Abstract

In this paper, starting from results of Part I (Afferrante et al. [1]), we develop a procedure to evaluate the frequency dependent receptances of the energy dissipation at the contact interface, which is the quantity of interest in corrugation studies as the most known wear laws assume the local wear proportional to the frictional dissipation. These results are applied to the calculation of the growth rate of corrugation in railway tracks with an initial sinusoidal undulation. In particular, the wheel inertia and the transient contact mechanics effects are considered using a continuum description of the rail (hence neglecting pinned–pinned resonance due to the beam bending between two successive supports) by the simplest model (the Euler beam) which we can use to describe the normal receptance of the rail.
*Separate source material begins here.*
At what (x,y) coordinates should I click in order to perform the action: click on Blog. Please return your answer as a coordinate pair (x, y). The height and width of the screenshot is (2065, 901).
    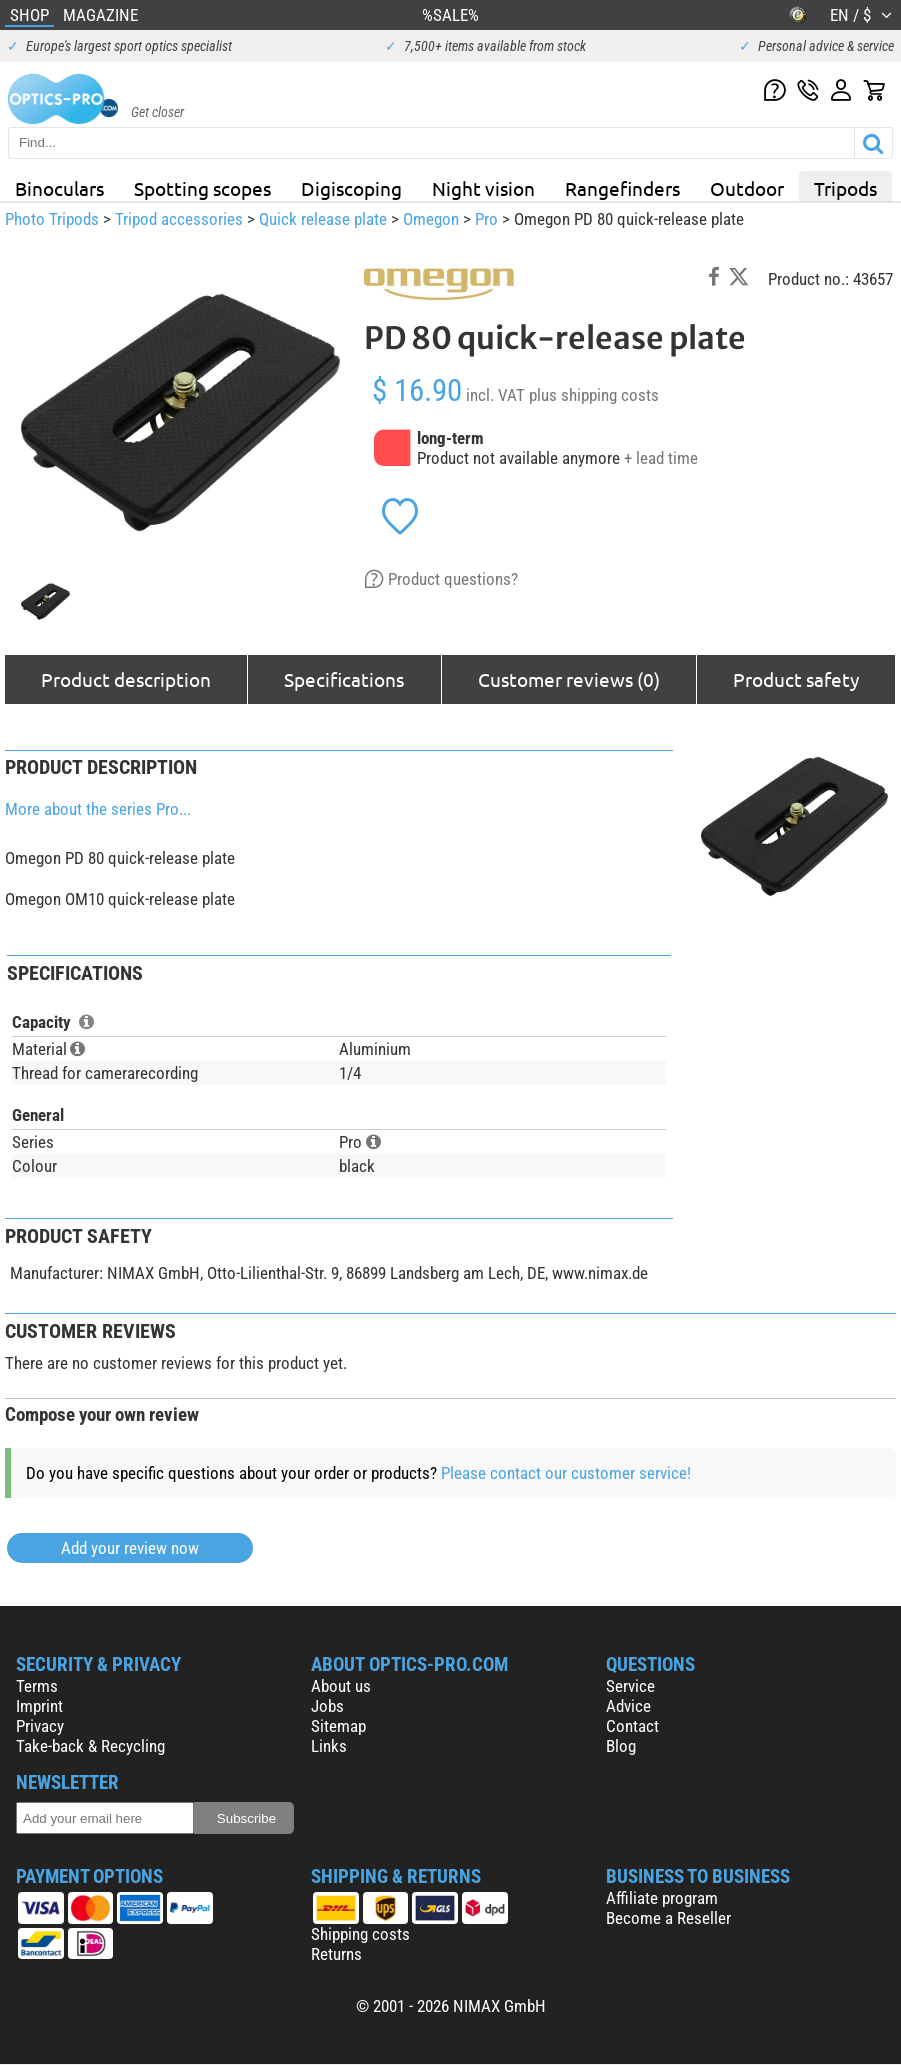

The presence of a finite partial slip zone in the contact area can significantly modify the results, partially explaining the scatter of the experimental data collected in the literature. In particular, we found that partial slip affects the predicted apparent wavelength of highest growth of corrugation, and with respect to the full stick conditions, higher tractive ratio increases significantly the growth factors and non-linearity, showing an unexpected absolute maximum of growth at intermediate velocities, and the “resonance-free” regime becomes increasingly not a constant “frequency”, spanning a range of frequency between 700 and 1500 Hz even for a given system and set of loads. Only a full investigation involving all other resonances in the system may clarify further the correspondence with experimental values, since the corrugation “enigma” may be due to a combination of effects.